Exercise aim: Beginning with the line containing "ки и проверки" and ending at the last line of the data, set down every line exactly, leaving out all pictures.

%%

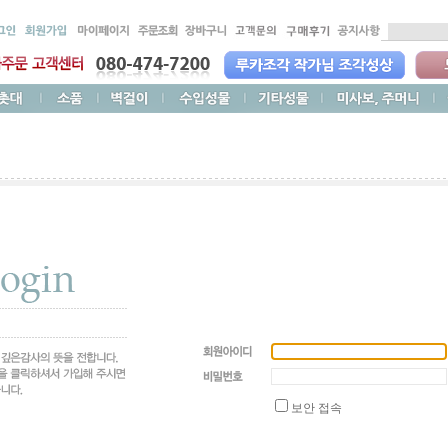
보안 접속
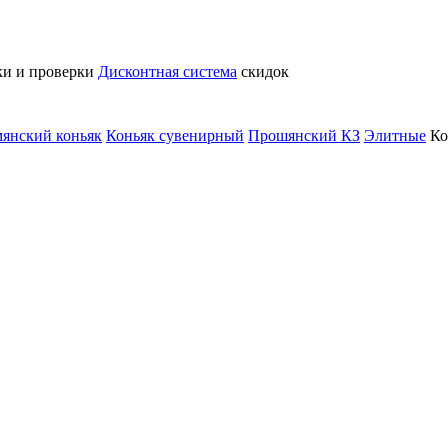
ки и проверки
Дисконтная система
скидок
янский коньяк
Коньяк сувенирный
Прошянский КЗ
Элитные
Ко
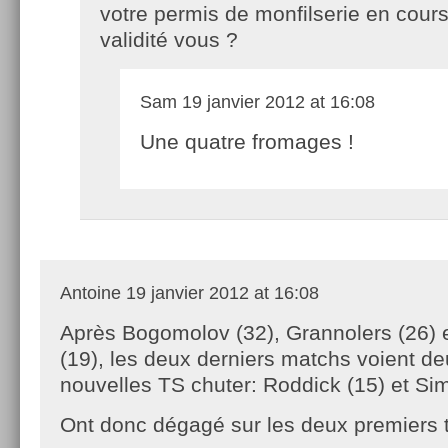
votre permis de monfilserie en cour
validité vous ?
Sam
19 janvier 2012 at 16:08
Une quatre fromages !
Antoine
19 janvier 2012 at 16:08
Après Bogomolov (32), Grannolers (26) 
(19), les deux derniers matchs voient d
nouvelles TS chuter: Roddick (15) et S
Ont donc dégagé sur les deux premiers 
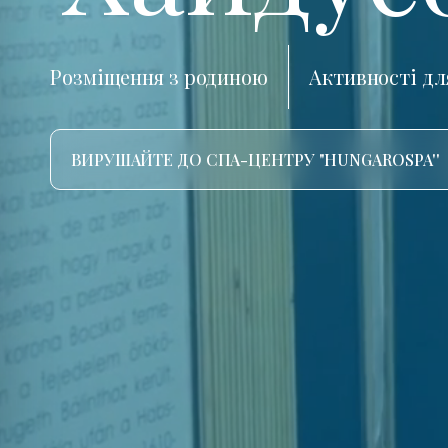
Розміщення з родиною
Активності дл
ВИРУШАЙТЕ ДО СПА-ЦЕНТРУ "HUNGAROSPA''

%%

Reply to the exercise:
ки и проверки
Дисконтная система
скидок
янский коньяк
Коньяк сувенирный
Прошянский КЗ
Элитные
Ко
votre permis de monfilserie en cour
validité vous ?
Sam
19 janvier 2012 at 16:08
Une quatre fromages !
Antoine
19 janvier 2012 at 16:08
Après Bogomolov (32), Grannolers (26) 
(19), les deux derniers matchs voient d
nouvelles TS chuter: Roddick (15) et S
Ont donc dégagé sur les deux premiers 
Розміщення з родиною
Активності дл
ВИРУШАЙТЕ ДО СПА-ЦЕНТРУ "HUNGAROSPA''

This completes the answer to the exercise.